Saturday, July 5, 2008

DAY 239--ZOMBIE BLOODBATH 2: RAGE OF THE UNDEAD

Before we go any further, I just want to reiterate that Todd Sheets's ZOMBIE BLOODBATH films are not a trilogy, but rather a series of movies from the same director that share a similar subject (there's no character or thematic continuance from one installment to the next), nor should one infer a belief on my part that it's so; I'm simply reviewing them consecutively purely for my own convenience.

Now that we've got that out of the way, let's proceed with the 1995 follow-up to the original BLOODBATH, subtitled RAGE OF THE UNDEAD. In my earlier review I chastised Sheets for using the first film as a vehicle for a repetitive collection of one-note zombie gut-munchings; I wonder if he received similar feedback upon its release, because he tries something new for RAGE. Opening with a sepia-tinged flashback to 1945 Topeka, he employs certain stylistic flourishes like black-and-white cutaways and subliminal editing as he sets up what's to be the film's central figure, a robbery victim who's murdered and crucified in a cornfield by his attackers; these techniques don't really work, in that they contribute little more than distracting the viewer from the lackluster acting (a Sheets trademark if there ever was one) and stilted pacing. But you sense Sheets is trying to spread his creative wings a little, so I'm willing to cut him a little slack.
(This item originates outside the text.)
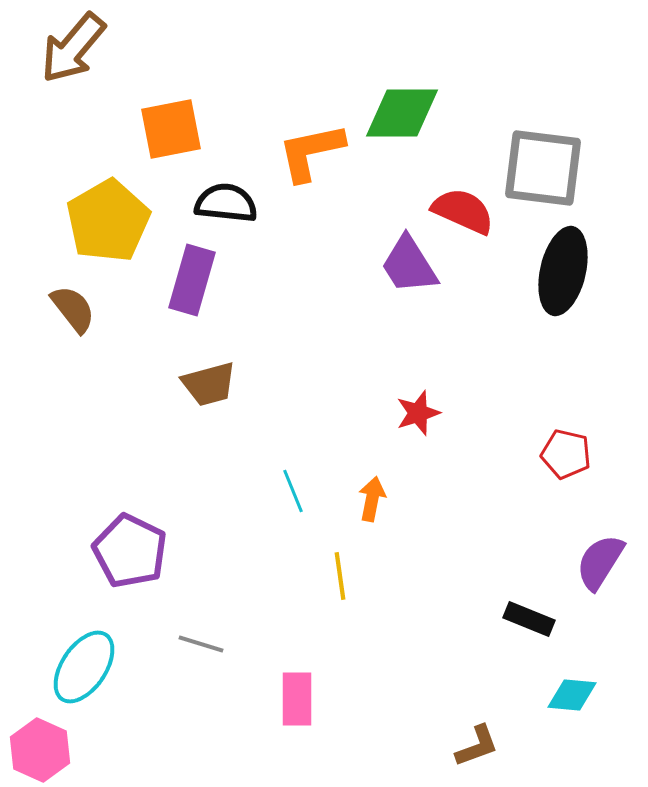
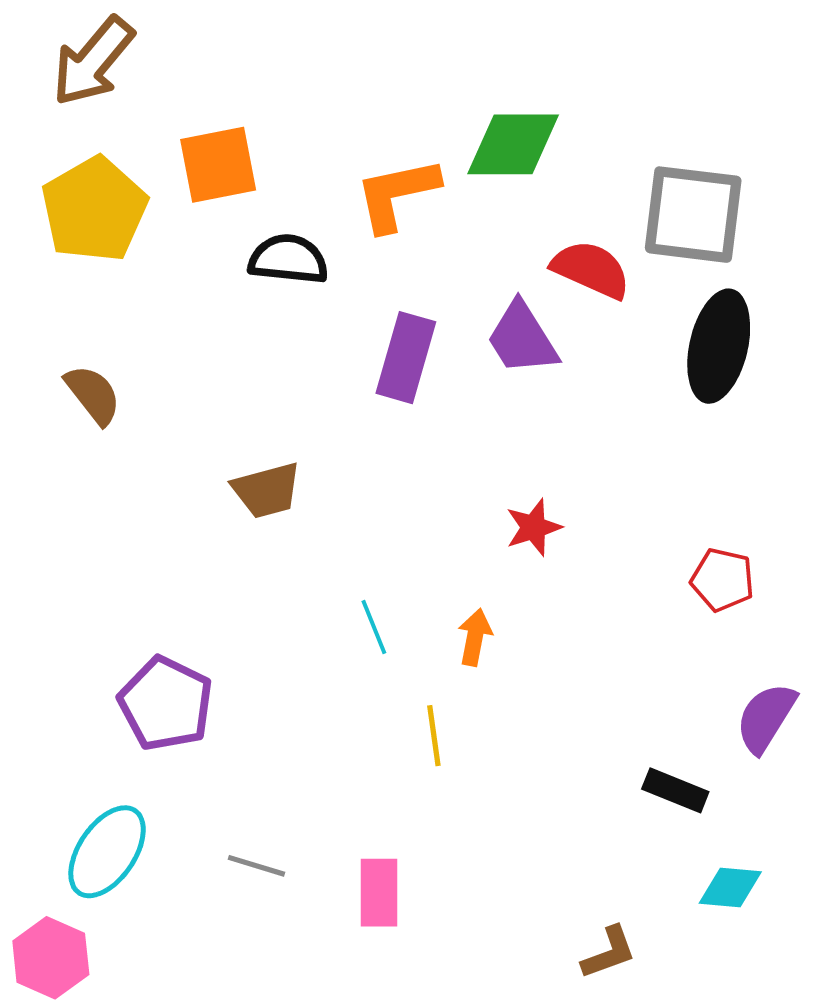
yellow pentagon: (108, 221) -> (94, 209), moved
purple rectangle: (192, 280) -> (406, 358), moved
gray line: (201, 644) -> (256, 866), moved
Ironically, you don't realize the strengths of the prologue--the lighting, the camerawork--until the story proper begins, and it settles into the same dunderheaded storytelling as BLOODBATH. A group of teens run afoul of a handful of on-the-lam criminals in a remote Kansas farmhouse, eventually resurrecting the prologue victim as a vengeful scarecrow (who can somehow revive the dead in the local cemetery as well). This wouldn't have been a bad set-up--well, if you'd taken out the atrocious performances and stiff dialogue, that is--but Sheets goes even further, introducing another gang of bad guys who're holding up a deli, and keeping its employees hostage, in a parallel story completely removed from the first.

It's here that Sheets's weaknesses as a filmmaker come to the fore. The hold-up scenes are horrendously tedious, further encumbered with inane acting and lousy writing that make them almost unwatchably ludicrous (and Sheets cannot direct physical action to save his life); hell, when you can't even get a reaction from the rape of a female corpse something's gone seriously awry.

The two running storylines converge for a credulity-straining third act--really, only in an egregious plot contrivance would these two situations ever cross paths--topped with yet another Romero-inspired zombie feeding frenzy. Ho hum, you don't need me to tell you the rest.

Sheets adds a "Satanic" twist this time around, which mostly involves splicing in shots of pentagrams and drawings of goat heads, that gives it little distinction. There's a payoff, if one can call it that, in an epilogue filled with news reports of Satanic-inspired crimes and occultic imagery that goes on nearly ten minutes after the story's over and has absolutely nothing to do with the movie itself.

Or does it? Sheets tacks on a closing crawl saying that we're already ZOMBIES by killing each other and draining our natural resources. (Um, okay, whatever you say, dude.) Misguided pleas for change are annoying enough, but at the end of a lame-brained amateurish gore-a-thon it's to be taken as seriously as the movie itself.